An Oakdale drug dealer was sent to prison Friday for supplying methadone to a Scandia man who overdosed on it and died.
Emily Katherine Frye, 22, will serve at least four years and three months on a third-degree murder conviction for causing the death of 23-year-old Frank Eck in August 2012.
“I want you to understand how sorry I am that I hurt you guys, so sorry,” a sobbing Frye told Eck’s family in a Washington County courtroom. “I would trade my life for Frank. I have no greater regret than the damage I caused you. Forgive me.”
District Judge Ellen Maas sentenced Frye to about seven years in prison with credit for 187 days of jail time. With good behavior, she could leave prison on supervised release after serving two-thirds of her sentence.
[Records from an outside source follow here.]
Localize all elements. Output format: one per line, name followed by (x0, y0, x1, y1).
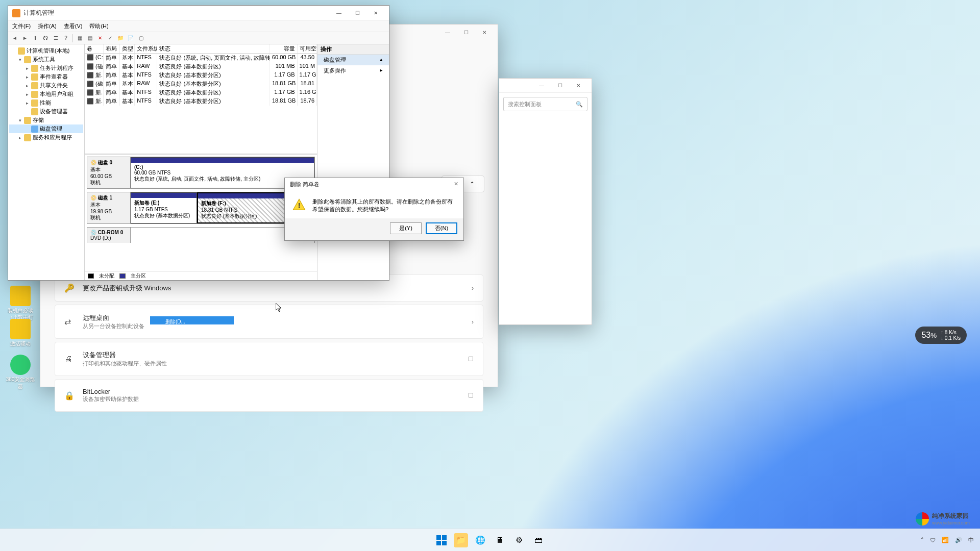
open-external-icon: ☐ (468, 392, 474, 399)
tray-ime-icon[interactable]: 中 (968, 536, 974, 544)
tray-shield-icon[interactable]: 🛡 (930, 537, 936, 543)
actions-diskmgmt[interactable]: 磁盘管理▴ (317, 55, 389, 65)
taskbar-app-icon[interactable]: 🗃 (531, 533, 546, 547)
toolbar-delete-button[interactable]: ✕ (95, 34, 105, 43)
tray-volume-icon[interactable]: 🔊 (955, 537, 962, 543)
taskbar-settings-icon[interactable]: 🖥 (493, 533, 507, 547)
svg-text:!: ! (298, 202, 301, 210)
start-button[interactable] (434, 533, 449, 547)
toolbar-help-button[interactable]: ? (61, 34, 70, 43)
disk-graphics-pane[interactable]: 📀 磁盘 0基本60.00 GB联机 (C:)60.00 GB NTFS状态良好… (85, 155, 317, 271)
menu-help[interactable]: 帮助(H) (89, 22, 108, 30)
maximize-button[interactable]: ☐ (348, 7, 366, 20)
disk-row-cdrom: 💿 CD-ROM 0DVD (D:) (87, 227, 315, 243)
minimize-button[interactable]: — (330, 7, 348, 20)
toolbar-forward-button[interactable]: ► (20, 34, 30, 43)
remote-icon: ⇄ (64, 317, 75, 327)
watermark: 纯净系统家园www.yidaimei.com (916, 512, 970, 525)
setting-item-bitlocker[interactable]: 🔒 BitLocker设备加密帮助保护数据 ☐ (55, 379, 483, 412)
volume-row[interactable]: ⬛ (磁...简单基本RAW状态良好 (基本数据分区)101 MB101 M (85, 62, 317, 71)
open-external-icon: ☐ (468, 356, 474, 363)
control-panel-search-input[interactable]: 搜索控制面板 🔍 (503, 97, 587, 111)
taskbar-gear-icon[interactable]: ⚙ (512, 533, 526, 547)
taskbar[interactable]: 📁 🌐 🖥 ⚙ 🗃 ˄ 🛡 📶 🔊 中 (0, 529, 980, 551)
window-title: 计算机管理 (23, 9, 330, 17)
toolbar-up-button[interactable]: ⬆ (31, 34, 40, 43)
setting-item-remote-desktop[interactable]: ⇄ 远程桌面从另一台设备控制此设备 删除(D... › (55, 305, 483, 339)
volume-row[interactable]: ⬛ (C:)简单基本NTFS状态良好 (系统, 启动, 页面文件, 活动, 故障… (85, 54, 317, 62)
search-icon: 🔍 (576, 101, 583, 108)
svg-rect-2 (442, 535, 447, 540)
cursor-icon (276, 303, 284, 313)
desktop-icon-activation[interactable]: 激活驱动 (5, 319, 36, 347)
toolbar-check-button[interactable]: ✓ (106, 34, 115, 43)
svg-rect-1 (436, 535, 441, 540)
cpl-maximize-button[interactable]: ☐ (551, 79, 569, 92)
desktop-icon-browser[interactable]: 360安全浏览器 (5, 355, 36, 390)
dialog-yes-button[interactable]: 是(Y) (390, 222, 422, 234)
tray-chevron-icon[interactable]: ˄ (921, 537, 924, 543)
dialog-title: 删除 简单卷 (290, 181, 320, 188)
dialog-close-button[interactable]: ✕ (454, 181, 458, 188)
warning-icon: ! (292, 198, 306, 212)
toolbar-icon-button[interactable]: ▢ (136, 34, 145, 43)
tree-node-disk-management[interactable]: 磁盘管理 (9, 124, 83, 133)
cpl-minimize-button[interactable]: — (532, 79, 551, 92)
settings-minimize-button[interactable]: — (438, 26, 457, 39)
cpl-close-button[interactable]: ✕ (569, 79, 587, 92)
volume-row[interactable]: ⬛ 新...简单基本NTFS状态良好 (基本数据分区)18.81 GB18.76 (85, 97, 317, 106)
svg-rect-3 (436, 541, 441, 545)
menu-action[interactable]: 操作(A) (38, 22, 57, 30)
control-panel-window: — ☐ ✕ 搜索控制面板 🔍 (499, 78, 592, 325)
watermark-logo-icon (916, 512, 929, 525)
toolbar-icon-button[interactable]: 📁 (116, 34, 125, 43)
toolbar-icon-button[interactable]: 📄 (126, 34, 135, 43)
volume-list[interactable]: 卷 布局 类型 文件系统 状态 容量 可用空 ⬛ (C:)简单基本NTFS状态良… (85, 44, 317, 155)
toolbar-refresh-button[interactable]: 🗘 (41, 34, 50, 43)
dialog-message: 删除此卷将清除其上的所有数据。请在删除之前备份所有希望保留的数据。您想继续吗? (312, 198, 456, 213)
tray-network-icon[interactable]: 📶 (942, 537, 949, 543)
chevron-right-icon: ▸ (380, 67, 383, 74)
menu-view[interactable]: 查看(V) (64, 22, 83, 30)
toolbar-view1-button[interactable]: ▦ (75, 34, 84, 43)
partition-e[interactable]: 新加卷 (E:)1.17 GB NTFS状态良好 (基本数据分区) (131, 192, 197, 223)
navigation-tree[interactable]: 计算机管理(本地) ▾系统工具 ▸任务计划程序 ▸事件查看器 ▸共享文件夹 ▸本… (8, 44, 85, 280)
key-icon: 🔑 (64, 283, 75, 293)
selection-highlight: 删除(D... (150, 316, 234, 324)
actions-pane: 操作 磁盘管理▴ 更多操作▸ (317, 44, 389, 280)
dialog-no-button[interactable]: 否(N) (426, 222, 457, 234)
setting-item-device-manager[interactable]: 🖨 设备管理器打印机和其他驱动程序、硬件属性 ☐ (55, 342, 483, 376)
svg-rect-4 (442, 541, 447, 545)
delete-volume-dialog: 删除 简单卷✕ ! 删除此卷将清除其上的所有数据。请在删除之前备份所有希望保留的… (284, 178, 464, 241)
app-icon (12, 9, 20, 17)
volume-row[interactable]: ⬛ (磁...简单基本RAW状态良好 (基本数据分区)18.81 GB18.81 (85, 80, 317, 88)
disk-row-0: 📀 磁盘 0基本60.00 GB联机 (C:)60.00 GB NTFS状态良好… (87, 157, 315, 189)
disk-row-1: 📀 磁盘 1基本19.98 GB联机 新加卷 (E:)1.17 GB NTFS状… (87, 192, 315, 224)
chevron-right-icon: › (472, 318, 474, 325)
toolbar-back-button[interactable]: ◄ (10, 34, 19, 43)
lock-icon: 🔒 (64, 391, 75, 400)
settings-maximize-button[interactable]: ☐ (457, 26, 475, 39)
close-button[interactable]: ✕ (366, 7, 385, 20)
volume-row[interactable]: ⬛ 新...简单基本NTFS状态良好 (基本数据分区)1.17 GB1.16 G (85, 88, 317, 97)
taskbar-explorer-icon[interactable]: 📁 (454, 533, 468, 547)
toolbar-properties-button[interactable]: ☰ (51, 34, 60, 43)
actions-more[interactable]: 更多操作▸ (317, 65, 389, 76)
volume-row[interactable]: ⬛ 新...简单基本NTFS状态良好 (基本数据分区)1.17 GB1.17 G (85, 71, 317, 80)
network-widget[interactable]: 53% ↑ 8 K/s↓ 0.1 K/s (915, 327, 967, 344)
device-icon: 🖨 (64, 355, 75, 364)
taskbar-edge-icon[interactable]: 🌐 (473, 533, 487, 547)
settings-close-button[interactable]: ✕ (475, 26, 494, 39)
collapse-icon: ▴ (380, 56, 383, 64)
chevron-right-icon: › (472, 285, 474, 292)
toolbar-view2-button[interactable]: ▤ (85, 34, 94, 43)
menu-file[interactable]: 文件(F) (12, 22, 31, 30)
Frye’s attorney, Eric Thole, had attempted to persuade Maas that his client should be sentenced to probation because of what he said were inconsistencies in state sentencing guidelines. But prosecutor Imran Ali, from the Washington County Attorney’s office, said the law clearly called for prison time in a third-degree murder conviction.
Before sentencing, Eck’s parents and siblings stood before Maas to tell about their grief. “I replay in my mind what it must have like for Diane to see her first-born son dead in his room,” Frank Eck Jr., the victim’s father, said of his wife.
Methadone is a powerful, potentially life-threatening drug that has various medical uses such as treating addictions to narcotic drugs such as heroin.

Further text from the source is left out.